Percepatan pengembangan gas Masela amat dibutuhkan. Pasalnya, proyek tersebut diperkirakan akan menyerap 10.000 tenaga kerja baru dan membawa manfaat ikutan lainnya (multiplier effect) dari pembangunan infrastruktur pengolahan gas di darat. Apalagi, pemerintah berencana membangun industri penyerap gas bumi, seperti pabrik pupuk, di daratan. Masela diharapkan menjadi sumber pertumbuhan ekonomi baru di kawasan timur Indonesia.
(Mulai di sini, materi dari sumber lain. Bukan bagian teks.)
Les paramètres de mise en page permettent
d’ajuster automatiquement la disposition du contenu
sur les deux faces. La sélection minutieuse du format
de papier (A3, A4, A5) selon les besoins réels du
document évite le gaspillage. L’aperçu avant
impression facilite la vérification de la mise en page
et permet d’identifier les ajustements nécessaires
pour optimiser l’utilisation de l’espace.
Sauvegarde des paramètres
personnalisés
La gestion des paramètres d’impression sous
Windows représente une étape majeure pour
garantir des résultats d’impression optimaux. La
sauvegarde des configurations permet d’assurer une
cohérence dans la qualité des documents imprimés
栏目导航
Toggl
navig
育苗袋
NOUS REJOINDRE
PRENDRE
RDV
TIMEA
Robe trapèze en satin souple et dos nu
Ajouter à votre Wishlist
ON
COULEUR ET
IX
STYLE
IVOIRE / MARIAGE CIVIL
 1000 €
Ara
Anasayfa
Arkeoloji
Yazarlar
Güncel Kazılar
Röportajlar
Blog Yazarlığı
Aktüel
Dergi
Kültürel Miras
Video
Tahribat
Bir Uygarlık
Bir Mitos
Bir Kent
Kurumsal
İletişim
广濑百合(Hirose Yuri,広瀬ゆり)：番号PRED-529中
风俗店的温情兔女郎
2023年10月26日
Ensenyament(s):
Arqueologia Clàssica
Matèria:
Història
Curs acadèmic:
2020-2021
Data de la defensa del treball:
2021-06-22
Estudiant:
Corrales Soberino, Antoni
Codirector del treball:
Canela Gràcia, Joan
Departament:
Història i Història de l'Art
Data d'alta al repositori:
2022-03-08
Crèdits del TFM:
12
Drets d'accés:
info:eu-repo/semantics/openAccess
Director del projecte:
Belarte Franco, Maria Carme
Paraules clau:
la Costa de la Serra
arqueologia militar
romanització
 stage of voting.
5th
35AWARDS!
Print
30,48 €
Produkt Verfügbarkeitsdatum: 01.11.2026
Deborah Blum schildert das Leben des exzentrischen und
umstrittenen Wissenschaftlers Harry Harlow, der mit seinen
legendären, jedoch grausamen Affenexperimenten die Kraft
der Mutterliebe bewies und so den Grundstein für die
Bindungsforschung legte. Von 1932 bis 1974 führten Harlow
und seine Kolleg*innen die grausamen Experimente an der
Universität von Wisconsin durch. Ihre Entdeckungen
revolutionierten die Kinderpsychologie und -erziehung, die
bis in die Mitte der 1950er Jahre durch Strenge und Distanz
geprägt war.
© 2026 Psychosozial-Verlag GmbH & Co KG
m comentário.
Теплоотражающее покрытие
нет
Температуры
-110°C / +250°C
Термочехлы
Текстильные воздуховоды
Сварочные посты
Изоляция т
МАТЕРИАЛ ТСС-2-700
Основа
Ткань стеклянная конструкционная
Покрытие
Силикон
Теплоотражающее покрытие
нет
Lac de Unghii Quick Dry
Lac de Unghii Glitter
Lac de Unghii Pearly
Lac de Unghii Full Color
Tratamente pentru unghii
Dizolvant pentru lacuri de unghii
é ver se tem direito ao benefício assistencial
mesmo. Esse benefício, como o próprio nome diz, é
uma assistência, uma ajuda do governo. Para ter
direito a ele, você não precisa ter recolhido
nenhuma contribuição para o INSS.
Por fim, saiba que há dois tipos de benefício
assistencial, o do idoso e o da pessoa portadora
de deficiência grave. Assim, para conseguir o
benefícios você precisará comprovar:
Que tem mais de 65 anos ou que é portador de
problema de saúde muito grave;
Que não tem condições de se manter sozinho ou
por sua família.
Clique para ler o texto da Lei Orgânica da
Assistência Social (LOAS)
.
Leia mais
Dengan cadangan gas lebih dari 10 triliun kaki kubik, direncanakan akan ada produksi gas alam cair (LNG) sebanyak 9,5 juta metrik ton per tahun, gas pipa sebanyak 150 juta standar kaki kubik per hari (MMSCFD), dan 35.000 barel kondensat per hari. Gas di Blok Masela juga akan menjadi tulang punggung target pemerintah pada 2030, yakni produksi minyak sebanyak 1 juta barel per hari dan gas bumi sebanyak 12.000 MMSCFD.
Momentum masuknya Pertamina ke Blok Masela harus menjadi bukti bahwa perusahaan migas berstatus badan usaha milik negara (BUMN) ini merupakan perusahaan kelas dunia yang mampu mengelola lapangan migas raksasa. Beberapa tahun terakhir, Pertamina selalu di bawah bayang-bayang Petronas, perusahaan milik negara tetangga yang di awal berdirinya ”berguru” pada Pertamina.
Lebih dari itu, perbaikan tata kelola hulu migas Indonesia juga perlu dibenahi. Sudah bukan zamannya lagi birokrasi berbelit, perizinan rumit dan berlapis tanpa ada kejelasan waktu penyelesaian, serta regulasi tak konsisten. Shell tentu ”menelan pil pahit” mengenai hal ini sampai akhirnya melepas saham kepemilikannya di tengah berlarut-larutnya nasib Masela.